YOUR GOAL
Each line holding the string "Normen" is to be copied from the data.
(RECORDS PROVIDED Opens)
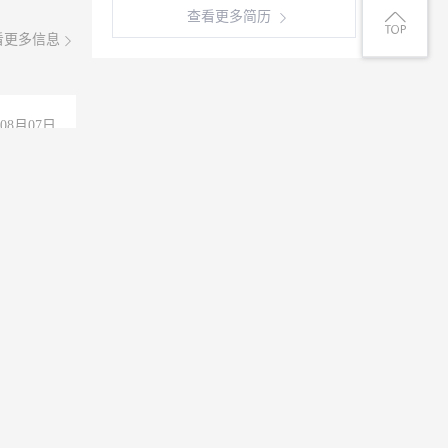
查看更多简历
看更多信息
08月07日
铺的图片
软件,工
08月06日
4000-
。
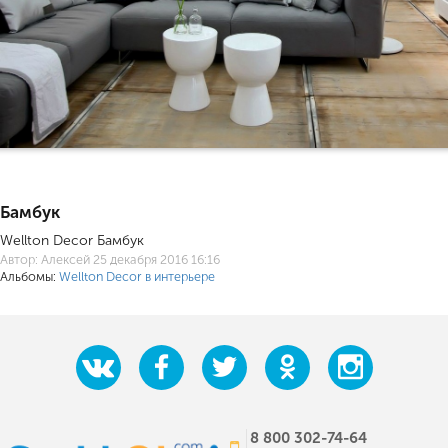
Бамбук
Wellton Decor Бамбук
Автор:
Алексей
25 декабря 2016 16:16
Альбомы:
Wellton Decor в интерьере
8 800 302-74-64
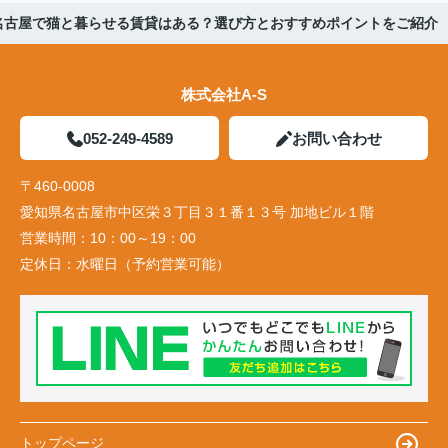
名古屋で猫と暮らせる賃貸はある？選び方とおすすめポイントをご紹介
株式会社A-S
052-249-4589
お問い合わせ
〒460-0008
愛知県名古屋市中区栄３丁目３１番１３号 加地ビル１階
営業時間：
10：00～19：00
定休日：
水曜日（予約営業可能）
トップページ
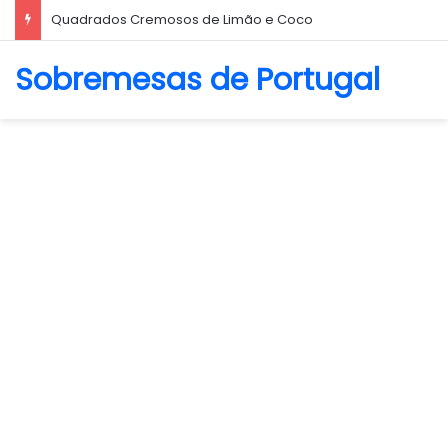
Biscoito Amanteigado
Sobremesas de Portugal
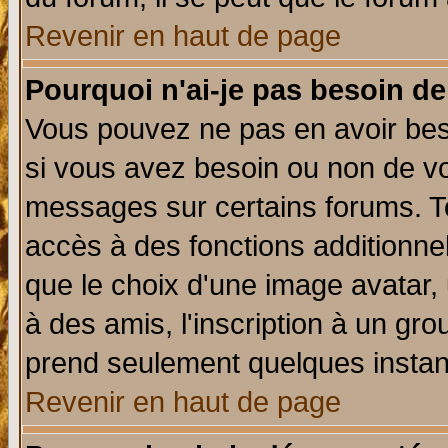
Revenir en haut de page
Pourquoi n'ai-je pas besoin de
Vous pouvez ne pas en avoir beso
si vous avez besoin ou non de vo
messages sur certains forums. To
accès à des fonctions additionnel
que le choix d'une image avatar, 
à des amis, l'inscription à un gro
prend seulement quelques instant
Revenir en haut de page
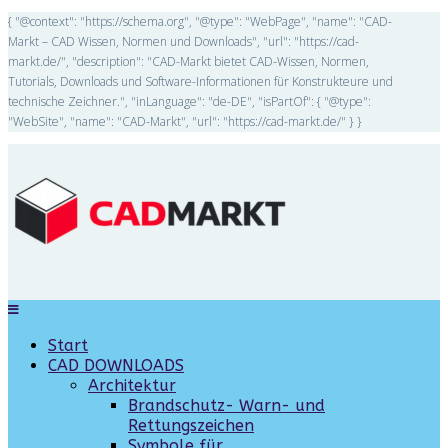
{ "@context": "https://schema.org", "@type": "WebPage", "name": "CAD-
Markt – CAD Wissen, Normen und Downloads", "url": "https://cad-
markt.de/", "description": "CAD-Markt bietet CAD-Wissen, Normen,
Tutorials, Downloads und Software-Informationen für Konstrukteure und
technische Zeichner.", "inLanguage": "de-DE", "isPartOf": { "@type":
"WebSite", "name": "CAD-Markt", "url": "https://cad-markt.de/" } }
Start
CAD DOWNLOADS
Architektur
Brandschutz- Warn- und
Rettungszeichen
Symbole für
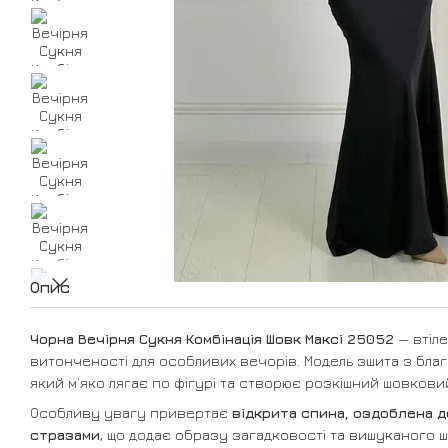
Опис
Чорна Вечірня Сукня Комбінація Шовк Максі 25052
— втіле
витонченості для особливих вечорів. Модель зшита з бл
який м’яко лягає по фігурі та створює розкішний шовкови
Особливу увагу привертає
відкрита спина, оздоблена 
стразами
, що додає образу загадковості та вишуканого 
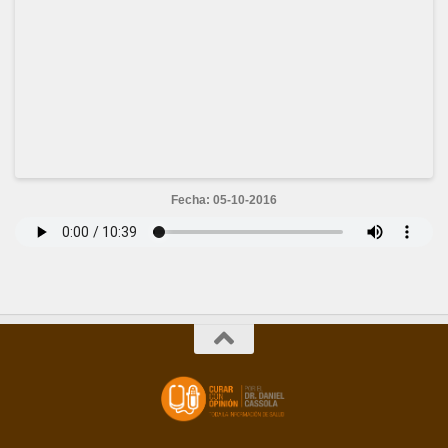
Fecha: 05-10-2016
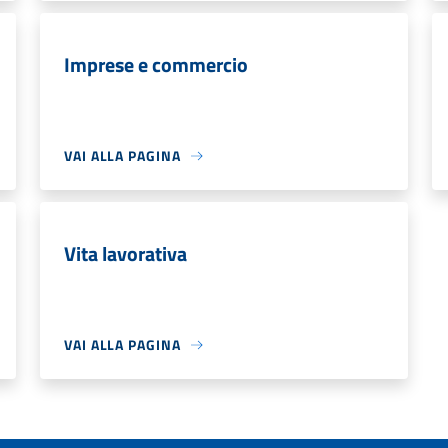
Imprese e commercio
VAI ALLA PAGINA
Vita lavorativa
VAI ALLA PAGINA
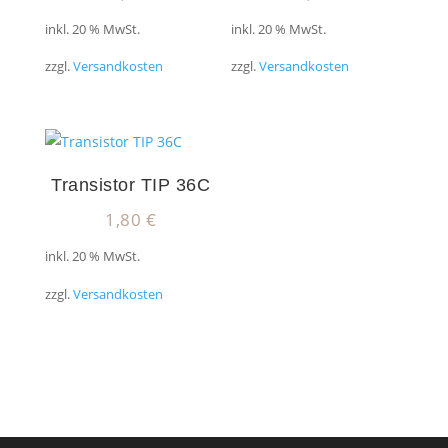
inkl. 20 % MwSt.
inkl. 20 % MwSt.
zzgl.
Versandkosten
zzgl.
Versandkosten
Transistor TIP 36C
1,80
€
inkl. 20 % MwSt.
zzgl.
Versandkosten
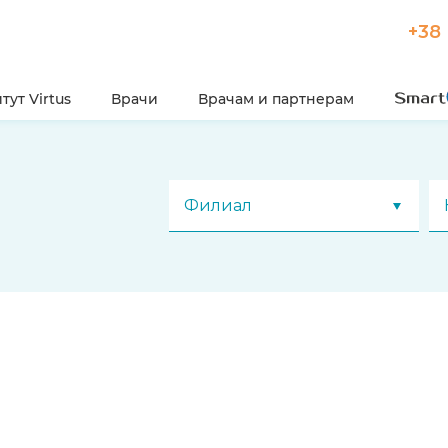
+38 
тут Virtus
Врачи
Врачам и партнерам
Филиал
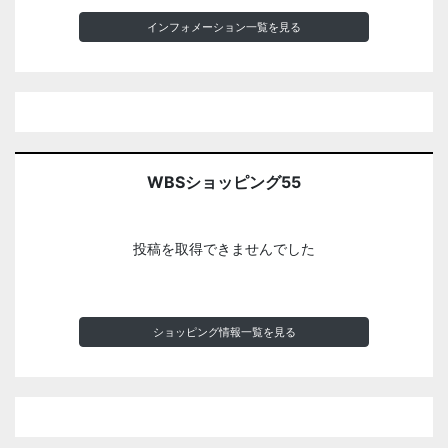
インフォメーション一覧を見る
WBSショッピング55
投稿を取得できませんでした
ショッピング情報一覧を見る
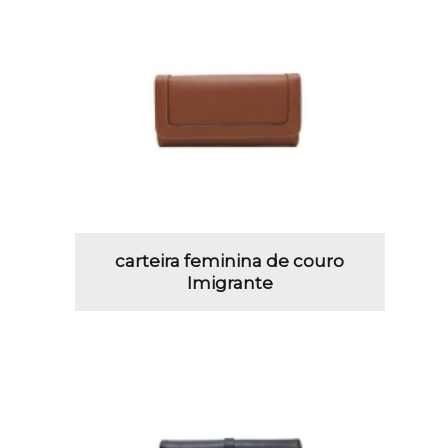
carteira feminina de couro
Imigrante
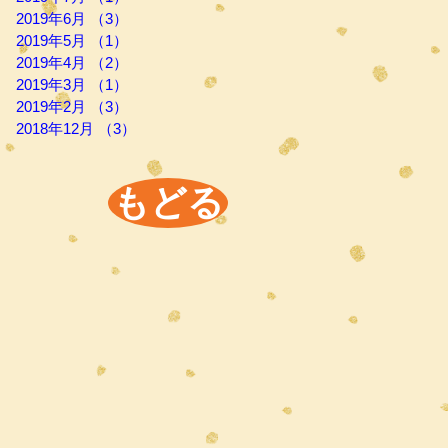
2019年6月
（3）
3件の記事
2019年5月
（1）
1件の記事
2019年4月
（2）
2件の記事
2019年3月
（1）
1件の記事
2019年2月
（3）
3件の記事
2018年12月
（3）
3件の記事
もどる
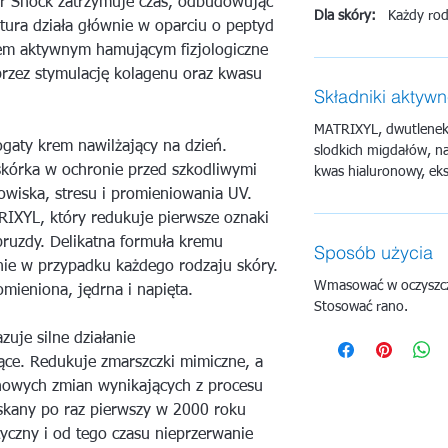
ar Shock zatrzymuje czas, odbudowując
Dla skóry:
Każdy rod
tura działa głównie w oparciu o peptyd
iem aktywnym hamującym fizjologiczne
oprzez stymulację kolagenu oraz kwasu
Składniki aktyw
MATRIXYL, dwutlenek 
gaty krem nawilżający na dzień.
slodkich migdałów, nat
skórka w ochronie przed szkodliwymi
kwas hialuronowy, eks
owiska, stresu i promieniowania UV.
IXYL, który redukuje pierwsze oznaki
 bruzdy. Delikatna formuła kremu
Sposób użycia
ie w przypadku każdego rodzaju skóry.
Wmasować w oczyszczo
omieniona, jędrna i napięta.
Stosować rano.
uje silne działanie
ące. Redukuje zmarszczki mimiczne, a
nowych zmian wynikających z procesu
zyskany po raz pierwszy w 2000 roku
yczny i od tego czasu nieprzerwanie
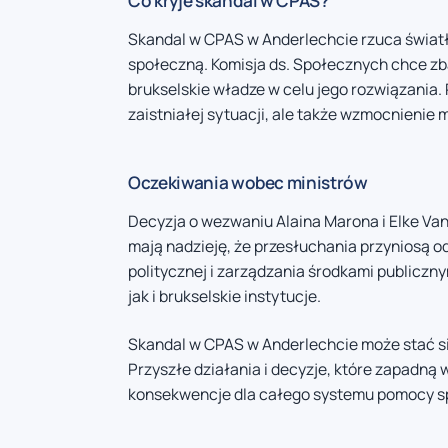
Co kryje skandal w CPAS?
Skandal w CPAS w Anderlechcie rzuca świat
społeczną. Komisja ds. Społecznych chce zbad
brukselskie władze w celu jego rozwiązania. 
zaistniałej sytuacji, ale także wzmocnienie
Oczekiwania wobec ministrów
Decyzja o wezwaniu Alaina Marona i Elke Van
mają nadzieję, że przesłuchania przyniosą 
politycznej i zarządzania środkami publiczny
jak i brukselskie instytucje.
Skandal w CPAS w Anderlechcie może stać si
Przyszłe działania i decyzje, które zapadną
konsekwencje dla całego systemu pomocy sp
(RECORDS PROVIDED Closes)
WORKED SOLUTION
Markt – CAD Wissen, Normen und Downloads", "url": "https://cad-
markt.de/", "description": "CAD-Markt bietet CAD-Wissen, Normen,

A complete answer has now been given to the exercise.